両手一杯の花を君に。どうか手を伸ばして、あなたの想いを伝えて。

故郷を失い地球に現れた異種生命体。彼らの宇宙船が突如現れ、その日から戦いが始まった。
フラワーショップの店員だった蓮太郎は、ある日突然、かの生命体が乗るロボットを模して造られた「人形戦闘機・デアクストス」のパイロットに選ばれる。
ただしデアクストスを動かすには、「魔女」と呼ばれる女性が必要なうえに、更なる非情な条件が他にあった。

蓮太郎は花屋で働いているので、フラワーアレンジメントをぱぱっと作ってしまいます。
ある出来事のせいでパイロットを辞め、再び花屋をすることになり、「あやめ」という魔女と心を通わせるようになります。

この物語には多くの花が登場します。
大好きな人に贈りたい花。亡き人に捧げる花。

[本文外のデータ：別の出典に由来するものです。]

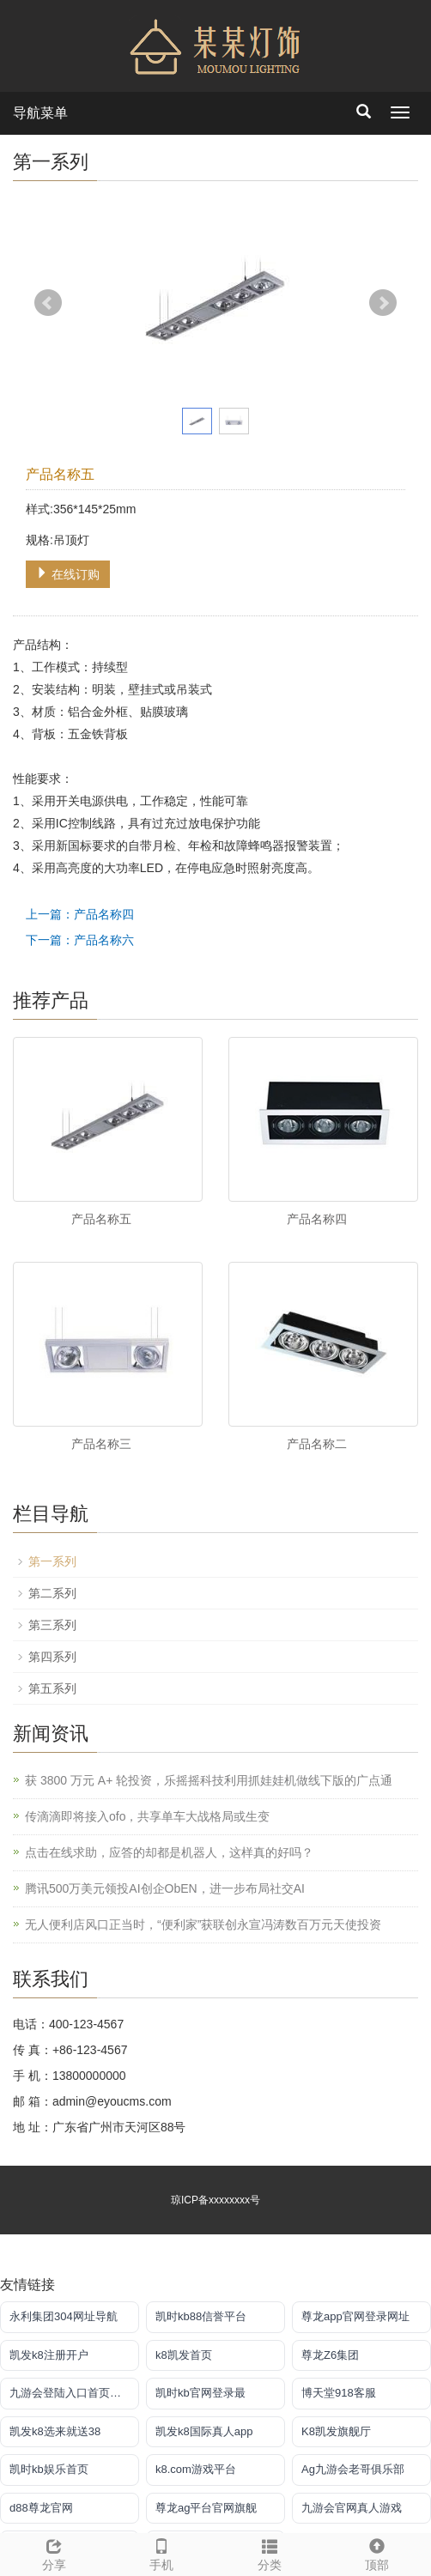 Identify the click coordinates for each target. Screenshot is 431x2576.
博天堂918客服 (338, 2392)
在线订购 (68, 574)
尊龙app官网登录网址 (355, 2316)
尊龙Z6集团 (330, 2355)
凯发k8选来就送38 (54, 2431)
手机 (162, 2552)
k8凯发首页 (183, 2355)
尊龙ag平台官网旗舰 (206, 2507)
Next (383, 303)
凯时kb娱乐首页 (48, 2469)
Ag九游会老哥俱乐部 (352, 2469)
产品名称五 (101, 1219)
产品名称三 (101, 1444)
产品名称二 (317, 1444)
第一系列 (52, 1561)
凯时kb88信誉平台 (200, 2316)
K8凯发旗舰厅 (336, 2431)
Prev (48, 303)
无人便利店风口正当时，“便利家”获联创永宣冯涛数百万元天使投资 (203, 1924)
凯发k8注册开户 (48, 2355)
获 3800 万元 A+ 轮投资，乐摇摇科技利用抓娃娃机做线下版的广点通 (208, 1780)
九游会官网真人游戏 (351, 2507)
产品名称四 (317, 1219)
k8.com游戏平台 (195, 2469)
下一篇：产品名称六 (80, 940)
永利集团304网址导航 (63, 2316)
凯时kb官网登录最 (200, 2392)
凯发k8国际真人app (203, 2431)
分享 (54, 2552)
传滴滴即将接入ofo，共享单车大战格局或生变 (147, 1816)
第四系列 (52, 1657)
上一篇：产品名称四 (80, 914)
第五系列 (52, 1688)
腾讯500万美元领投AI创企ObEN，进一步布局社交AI (165, 1888)
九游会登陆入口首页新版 (70, 2392)
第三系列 (52, 1625)
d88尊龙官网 (41, 2507)
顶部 (378, 2552)
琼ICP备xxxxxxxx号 (215, 2200)
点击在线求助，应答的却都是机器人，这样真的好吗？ (169, 1852)
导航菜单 (40, 113)
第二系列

いつもそばにいてくれた大切な友人への花。
そして、今一番、私の気持ちを伝えたい――彼らへ。

敵となる異種生命体の目的はわかっているが、彼らとコンタクトをとる方法が皆無。
だからこそ、ラストの展開は目を離せず、食い入るように読み耽ってしまいました。

作中に登場する某研究者の二人が、個人的に贔屓キャラです。
魔女として乗り込む女子と蓮太郎のやりとりもほほえましく、それが戦闘で受けた心の傷を癒すようで、緩急ついた物語の構成も秀逸です。
やっぱり主人公はこうあってほしい。そんな素敵なお話でした。